History
Westland Funeral Services is a Greymouth owned and operated firm with a proud tradition of service and commitment to the community extending back over 60 years. The founder of the company, the late Joe Pattinson had dreamed of being of being a funeral director right from the time when as a school boy he used to help his uncle Ernie in the Greymouth funeral business of W. Sampson. He had a dream, a vision of a funeral business based around the word “service”. He had plans for a funeral business that would serve the community with professionalism, dignity and compassion, regardless of colour, creed or standing. With the support of his wife Helen that dream began to come true. Westland Funeral Services directed its first funeral on the 27th November 1963 and now over 60 years later we acknowledge the fulfilment of that dream. We have a superb, top quality funeral complex, a chapel admired by all and crematorium. Joe was justifiably proud of his and Helen’s achievement. He wanted a funeral directing business second to none but most of all, one that would serve its families with honesty, dignity and integrity. Sadly, Joe passed away on the 28th February 1998 but the business will continue on into the future with the same integrity, compassion and code of ethics that he practiced and believed in.
Our Complex
In 1962 Joe bought the old Blanchfields Bakery site at 134 Tainui St, demolished the building and built a brand new multi-level funeral complex. This included living accommodation, garaging, offices and a chapel. This building served the company until 1990 when major renovations commenced and the new extended funeral home was dedicated and opened on the 19th April 1991. This now included a new larger chapel, an organ loft for the new electronic organ, viewing rooms, interview lounge, new modern mortuary and more garaging. This is the building the company still operates from today .
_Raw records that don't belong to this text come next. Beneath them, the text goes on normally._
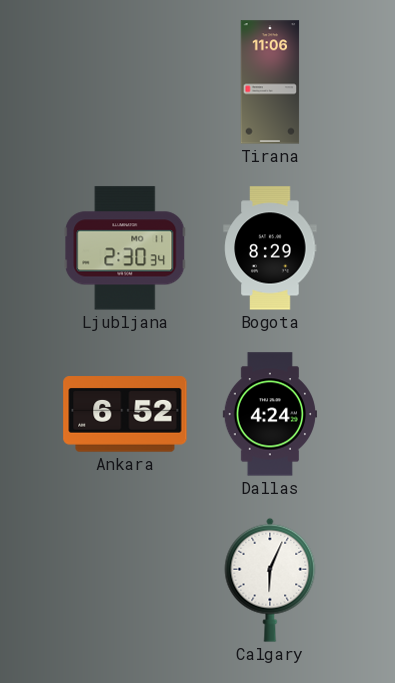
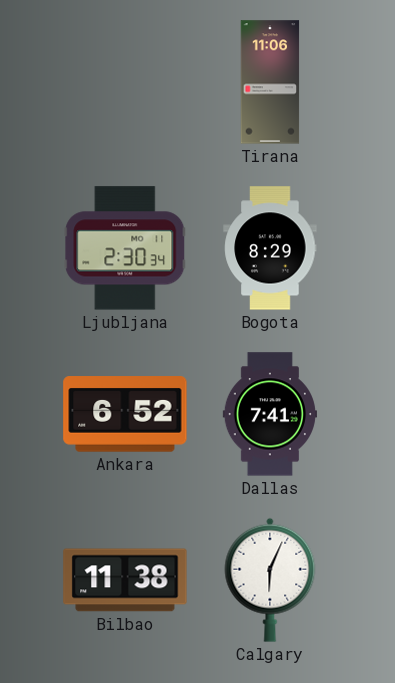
Dallas: 4:24 -> 7:41
Bilbao: none -> 11:38
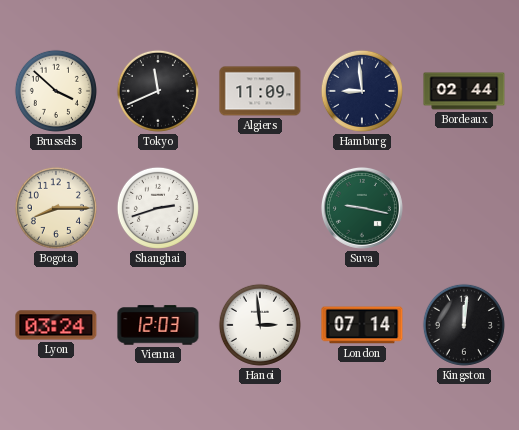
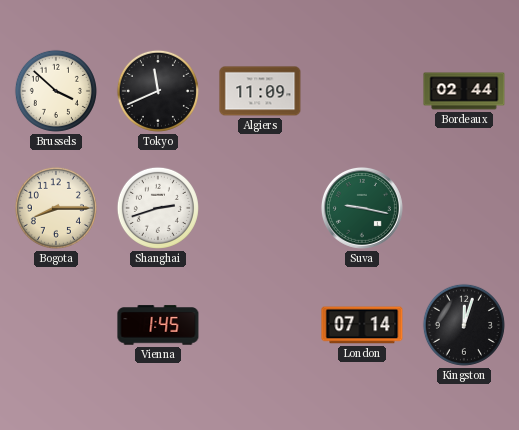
Hamburg: 8:59 -> none
Lyon: 03:24 -> none
Vienna: 12:03 -> 1:45
Hanoi: 2:59 -> none
Kingston: 12:01 -> 12:03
The William Sampson Memorial Chapel (named after Greymouth’s longest serving funeral director) has a modern, yet traditional restful atmosphere. Within the last few years there have been interior developments as the older, smaller viewing rooms have been enlarged and tastefully decorated.
Crematorium
In August 1994 Westland Funeral Services installed a new state of the art All Cremator, imported from America, as part of the complex. Joe was particularly proud of this. It had always distressed him that bereaved families had to have their loved one taken to Christchurch for cremation and that if they wanted to attend a service at the Crematorium they had to face a long trip over the sometimes treacherous alpine passes and back. Some of these journeys in the depth of winter were extremely harrowing. The fact that the crematorium is in Greymouth has increased the cremation rate substantially from under 20% in 1994 to over 70% today.